Liuba Grechen Shirley seeks to use campaign funds for childcare

Congressional candidate Liuba Grechen Shirley walks out of Babylon Town Hall in Lindenhurst with her daughter, Mila, 3, Thursday, Feb. 1, 2018. Credit: Barry Sloan
Congressional candidate Liuba Grechen Shirley, who is running in a Democratic primary to face Rep. Peter King (R-Seaford), has asked the Federal Election Commission for an advisory opinion about whether she can use campaign funds for childcare.
Grechen Shirley said that since March 1, she has paid a babysitter $22 an hour to watch her two children, ages 1 and 3, for about 17 hours a week while she has worked on her congressional race. She and Presiding Officer DuWayne Gregory (D-Copiague) will face off in a Democratic primary June 26.
“I wanted to set a precedent so mothers and fathers of small children can run for office even if they’re not independently wealthy,” Grechen Shirley, 35, of Babylon Village, said in an interview Monday.
Grechen Shirley said the babysitter is “just as essential to the campaign as our campaign manager or finance director.”
Gregory’s campaign criticized the use of campaign funds for childcare.
“Ethics rules exist for serious reasons, and using campaign funds for personal expenses is a very slippery slope,” Gregory spokeswoman Daniele de Groot said in a statement. “There must be stark, bold lines when it comes to campaign and government funds.”
Asked about Grechen Shirley’s move, King said, “it’s up to the FEC, but I certainly have no problem if it goes ahead.” He said any allowance for childcare should apply to both spouses.
Federal election law says campaign funds cannot be used for personal expenses. The law specifically bars the use of campaign funds to buy tuxedos or dreses for political functions or for mortgage payments, utility bills and household groceries.
But it allows for campaign money to be used for expenses incurred only due to a candidate’s campaign.
Grechen Shirley, in an April 3 letter to the FEC,cited prior commission opinions that allowed using campaign funds for childcare.
In 1995, an advisory opinion allowed a Louisiana Rep. Jim McCrery to use campaign funds for childcare so his wife, the full-time caregiver of their infant son, could attend campaign events with him.
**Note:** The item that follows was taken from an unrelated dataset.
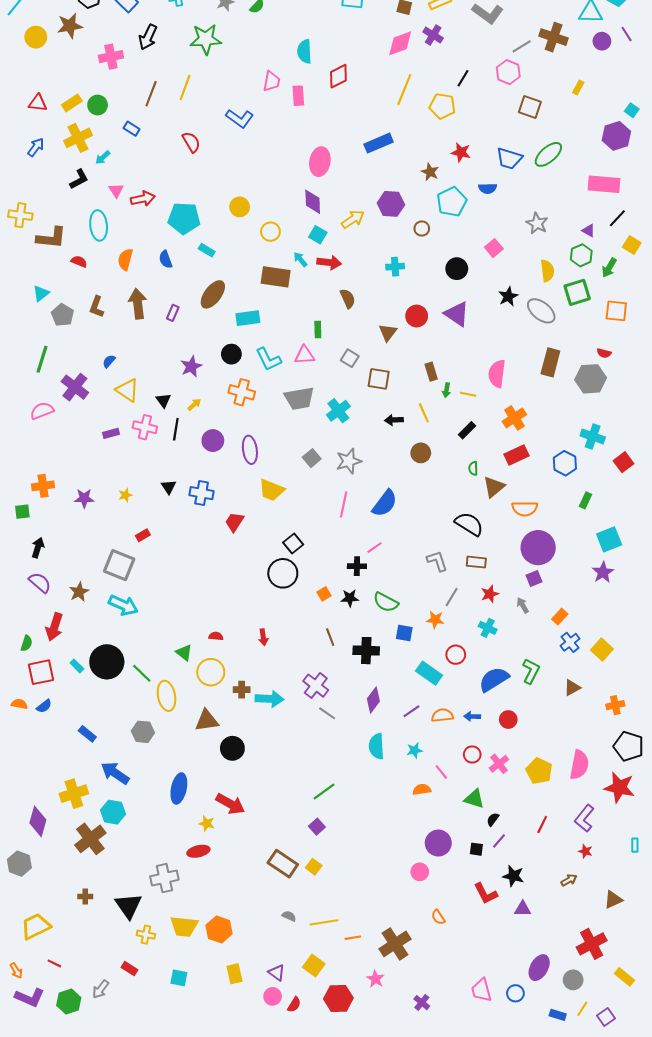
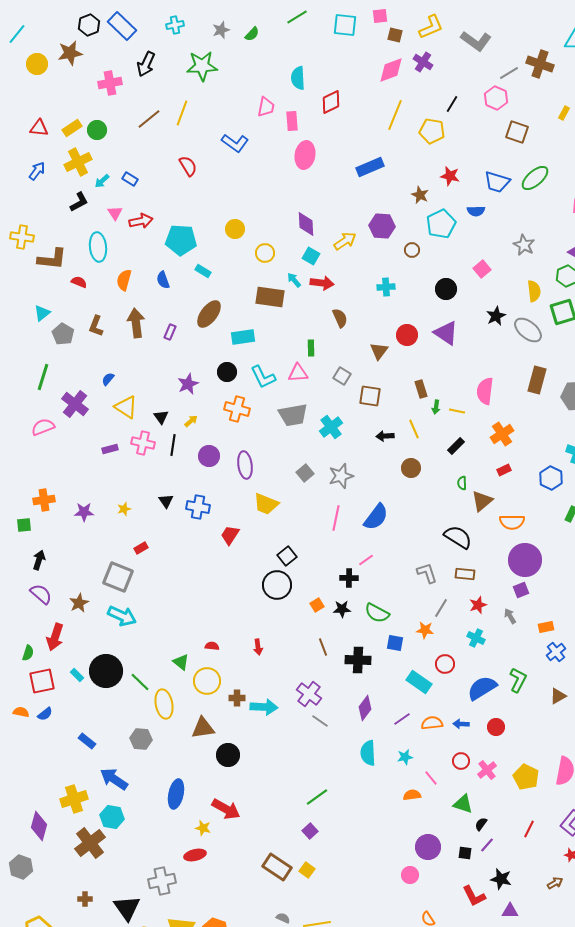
brown line: (151, 94) -> (149, 119), turned 30
blue rectangle: (132, 129) -> (130, 179), moved
pink ellipse: (320, 162) -> (305, 155), moved
red rectangle: (516, 455) -> (504, 470), size x0.6
orange rectangle: (560, 617) -> (546, 627), turned 35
A 2008 draft advisory opinion from the FEC also allowed candidate Todd Goldup in New York’s 20th congressional district to use campaign funds for child care, but it was never approved by a quorom of the FEC board.
Columbia Law School Professor Richard Briffault, an expert on campaign finance, said Grechen Shirley would“have a good argument that she can use campaign funds for childcare costs if she’s incurring them solely because she’s running for office.”
Susan Lerner, executive director for Common Cause New York, a Manhattan-based government watchdog, said the FEC determination would be based on the facts of Grechen Shirley’s particular case.
“If she didn’t have the costs prior to running for office, the FEC may consider them legitimate campaign expenses,” Lerner said.
Judith Ingram, a spokeswoman with the FEC, said the agency would have an advisory opinion for Grechen Shirley within 60 days.
Before deciding to run for Congress in October, Grechen Shirley worked from home consulting for nonprofits. Her mother, a teacher at Western Suffolk BOCES, would watch her children beginning at 3:30 p.m.
Grechen Shirley’s husband, Christopher Shirley, commutes on the Long Island Rail Road to his job in Manhattan as a structural engineer. “He helps on the weekends, but during the week he doesn’t get home until late,” Grechen Shirley said.
On Sunday, Grechen Shirley, her husband and son Nicholas and Mila attended a Holtsville union hall rally for State Senate Democrats and Congressional candidates.
“My children come with me as much as possible. I love them, I want them with me. I also don’t have full-time child care,” she said. She said her diffulties with childcare is why many Americans, and women in particular, can’t run for office.
“We need to break institutional barriers that are holding back women from running for office,” she said.
Grechen Shirley spent the first months of her campaign on fundraising calls while her one-year-old son nursed and she let her three-year-old daughter put clips in her hair. She raised $126,000, exceeding her goal, she said.